Human rights include claims for health goods and services, and the right to information that enables women to be active agents when making decisions that affect their health [56]. Effective communication, respect and preservation of dignity, and emotional support are also vital to protection of human rights in healthcare [57].

Women generally wanted more timely and complete information about the risks and benefits, and process, of labour induction to enable them to make a competent, informed and voluntary decision about the intervention. They wanted to receive this information at a time and in a context that allowed them to process the information before a decision was required. There was a general perception that the timing and decision to induce labour was determined by the healthcare professional, or facility or system constraints.

Women valued setting and systems that provided them with privacy, dignity and control, and where they could communicate their needs and have them responded to. Women were disturbed by the lack of privacy and freedom to move in the hospital setting. Women could also feel isolated and alone, and unable to access continuous support from induction through to birth. Some women experienced undergoing labour induction in hospital as a place of safety and security, knowing they had immediate access to healthcare providers and technology.

[36, 40, 41, 43, 44]

Feasibility

Sub-criteria

 Need for, usage of and impact on infrastructure

Framing questions

 How does the intervention interact with the need for and usage of the existing health system infrastructure (e.g. types of health facilities, health information system, medical products and technologies) at national and subnational levels?

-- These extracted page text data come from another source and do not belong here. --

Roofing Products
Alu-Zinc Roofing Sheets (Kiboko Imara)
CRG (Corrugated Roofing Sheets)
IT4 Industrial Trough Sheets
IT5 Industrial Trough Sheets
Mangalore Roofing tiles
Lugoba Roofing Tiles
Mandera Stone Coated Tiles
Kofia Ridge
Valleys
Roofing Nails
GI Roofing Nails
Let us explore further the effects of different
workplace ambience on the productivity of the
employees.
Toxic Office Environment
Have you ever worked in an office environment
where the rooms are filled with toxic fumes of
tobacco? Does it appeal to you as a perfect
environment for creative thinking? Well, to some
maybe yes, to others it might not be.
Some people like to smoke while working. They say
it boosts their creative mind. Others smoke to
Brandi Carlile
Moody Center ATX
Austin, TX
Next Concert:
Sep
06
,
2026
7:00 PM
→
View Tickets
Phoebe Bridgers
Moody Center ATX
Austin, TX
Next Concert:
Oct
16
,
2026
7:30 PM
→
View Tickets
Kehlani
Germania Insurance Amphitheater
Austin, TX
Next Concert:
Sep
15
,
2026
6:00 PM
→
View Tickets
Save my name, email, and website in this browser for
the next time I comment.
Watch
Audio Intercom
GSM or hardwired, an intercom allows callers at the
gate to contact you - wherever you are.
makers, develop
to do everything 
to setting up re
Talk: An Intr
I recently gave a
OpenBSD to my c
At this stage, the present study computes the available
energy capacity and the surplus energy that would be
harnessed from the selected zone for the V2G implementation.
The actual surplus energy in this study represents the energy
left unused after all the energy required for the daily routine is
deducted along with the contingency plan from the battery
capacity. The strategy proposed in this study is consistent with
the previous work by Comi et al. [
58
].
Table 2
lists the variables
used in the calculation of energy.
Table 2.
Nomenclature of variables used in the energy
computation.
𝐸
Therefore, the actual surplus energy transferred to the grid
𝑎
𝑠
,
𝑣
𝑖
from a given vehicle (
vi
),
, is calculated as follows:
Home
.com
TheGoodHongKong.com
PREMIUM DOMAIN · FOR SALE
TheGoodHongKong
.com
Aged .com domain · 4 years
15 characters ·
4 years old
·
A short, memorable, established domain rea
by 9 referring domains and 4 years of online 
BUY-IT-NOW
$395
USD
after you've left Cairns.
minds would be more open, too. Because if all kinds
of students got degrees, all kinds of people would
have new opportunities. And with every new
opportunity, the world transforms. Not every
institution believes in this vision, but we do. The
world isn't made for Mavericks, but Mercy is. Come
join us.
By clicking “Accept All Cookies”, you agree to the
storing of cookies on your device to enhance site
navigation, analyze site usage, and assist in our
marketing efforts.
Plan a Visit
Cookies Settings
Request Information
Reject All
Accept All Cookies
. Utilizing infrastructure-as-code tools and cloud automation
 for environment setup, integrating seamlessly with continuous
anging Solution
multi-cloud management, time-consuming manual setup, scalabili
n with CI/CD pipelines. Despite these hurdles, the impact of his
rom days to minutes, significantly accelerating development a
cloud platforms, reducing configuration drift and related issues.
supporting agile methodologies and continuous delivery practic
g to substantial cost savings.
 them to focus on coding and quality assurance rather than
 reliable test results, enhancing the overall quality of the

 Is it likely to impact on these and their performance in positive or negative ways?

Labour induction is widely implemented in high-, middle- and low-income settings [41, 50,51,52], however performing induction of labour safely requires availability of appropriate drugs or mechanical devices, monitoring equipment and access to facilities for safe caesarean section. Inconsistent supply, or lack of, drugs and medical equipment and availability of appropriate facilities may be an issue in some settings.

 

Sub-criteria

 Need for, usage of and impact on health workforce and human resources

Framing questions

 How does the intervention interact with the need for and usage of the existing health workforce?

 Is it likely to impact on these in positive or negative ways, for example by affecting the number or distribution of staff, their skills, responsiveness or productivity?

Labour induction in general

 In lower- and middle-income country settings, trained healthcare worker shortages may reduce the feasibility of performing antenatal ultrasound scans and other risk assessment [50]. Time constraints can also be a barrier to information provision in antenatal care clinics [36].

 Healthcare worker shortages in low- and middle-income country settings may require staff to attend to much higher numbers of women on the labour ward than in other settings. Providing the required level of support, assessment and monitoring in these settings may be challenging and impact on responsiveness [52].

 Availability of surgical obstetric and operating theatre staff for women who require caesarean delivery if labour induction is not successful may also impact on feasibility. A higher number of induction deliveries are attended by medical doctors than non-induction deliveries [52]. This may have implications for the distribution and productivity of medical doctors, particularly in under-resourced settings

Outpatient induction of labour

 There may be a greater need for staff who are available to answer questions, monitor and assess women remotely, and/or organize care or transfer for women who experience adverse reactions at home, such as uterine hyperstimulation, for outpatient induction of labour [18].